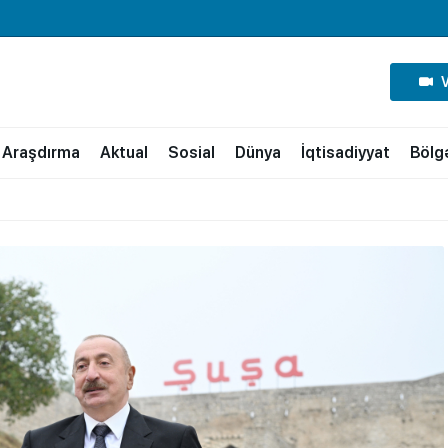
Araşdırma
Aktual
Sosial
Dünya
İqtisadiyyat
Bölg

> _WORK TO BE COMPLETED_: Starting with the top line, write out all the data above exactly; keep the pictures out.

> _RESULT_:
Araşdırma
Aktual
Sosial
Dünya
İqtisadiyyat
Bölg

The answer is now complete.